PROMPT » Omit each picture as you copy the entries exactly.

□ □ □ □ □

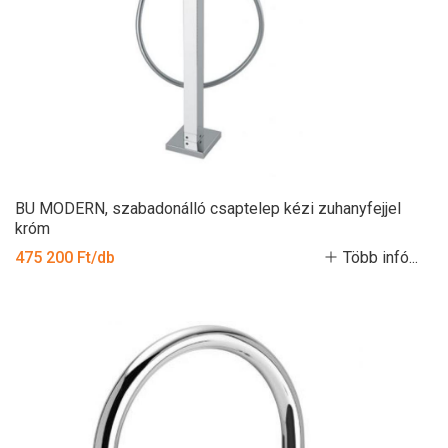
BU MODERN, szabadonálló csaptelep kézi zuhanyfejjel
króm
475 200 Ft/db
Több infó...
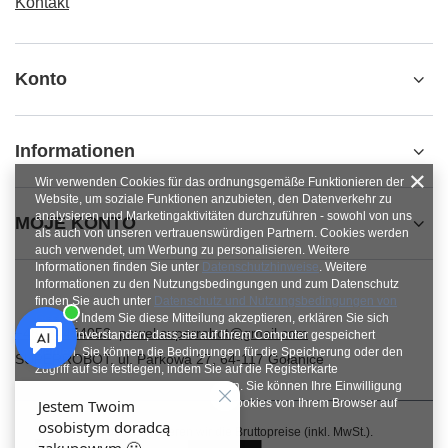
Kontakt
Konto
Informationen
Wir verwenden Cookies für das ordnungsgemäße Funktionieren der
Website, um soziale Funktionen anzubieten, den Datenverkehr zu
analysieren und Marketingaktivitäten durchzuführen - sowohl von uns
MOJE KONTO
als auch von unseren vertrauenswürdigen Partnern. Cookies werden
auch verwendet, um Werbung zu personalisieren. Weitere
Informationen finden Sie unter
Datenschutzhinweise
. Weitere
Informationen zu den Nutzungsbedingungen und zum Datenschutz
finden Sie auch unter
Datenschutz und Nutzungsbedingungen von
Google
. Indem Sie diese Mitteilung akzeptieren, erklären Sie sich
+48784454053
pawel.superrobot@gmail.com
damit einverstanden, dass sie auf Ihrem Computer gespeichert
werden. Sie können die Bedingungen für die Speicherung oder den
SUPERROBOT
,
ul. Parkowa 27
,
64-117
Gołanice
Zugriff auf sie festlegen, indem Sie auf die Registerkarte
„Zustimmungen konfigurieren“ klicken. Sie können Ihre Einwilligung
jederzeit widerrufen, indem Sie die Cookies von Ihrem Browser auf
dem jeweiligen Endgerät löschen.
Im Shop präsentieren wir die Bruttopreise (inkl. MwSt.).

□ □ □ □ □

RESULT »
BU MODERN, szabadonálló csaptelep kézi zuhanyfejjel
króm
475 200 Ft/db
Több infó...
Kontakt
Konto
Informationen
Wir verwenden Cookies für das ordnungsgemäße Funktionieren der
Website, um soziale Funktionen anzubieten, den Datenverkehr zu
analysieren und Marketingaktivitäten durchzuführen - sowohl von uns
MOJE KONTO
als auch von unseren vertrauenswürdigen Partnern. Cookies werden
auch verwendet, um Werbung zu personalisieren. Weitere
Informationen finden Sie unter
Datenschutzhinweise
. Weitere
Informationen zu den Nutzungsbedingungen und zum Datenschutz
finden Sie auch unter
Datenschutz und Nutzungsbedingungen von
Google
. Indem Sie diese Mitteilung akzeptieren, erklären Sie sich
+48784454053
pawel.superrobot@gmail.com
damit einverstanden, dass sie auf Ihrem Computer gespeichert
werden. Sie können die Bedingungen für die Speicherung oder den
SUPERROBOT
,
ul. Parkowa 27
,
64-117
Gołanice
Zugriff auf sie festlegen, indem Sie auf die Registerkarte
„Zustimmungen konfigurieren“ klicken. Sie können Ihre Einwilligung
jederzeit widerrufen, indem Sie die Cookies von Ihrem Browser auf
dem jeweiligen Endgerät löschen.
Im Shop präsentieren wir die Bruttopreise (inkl. MwSt.).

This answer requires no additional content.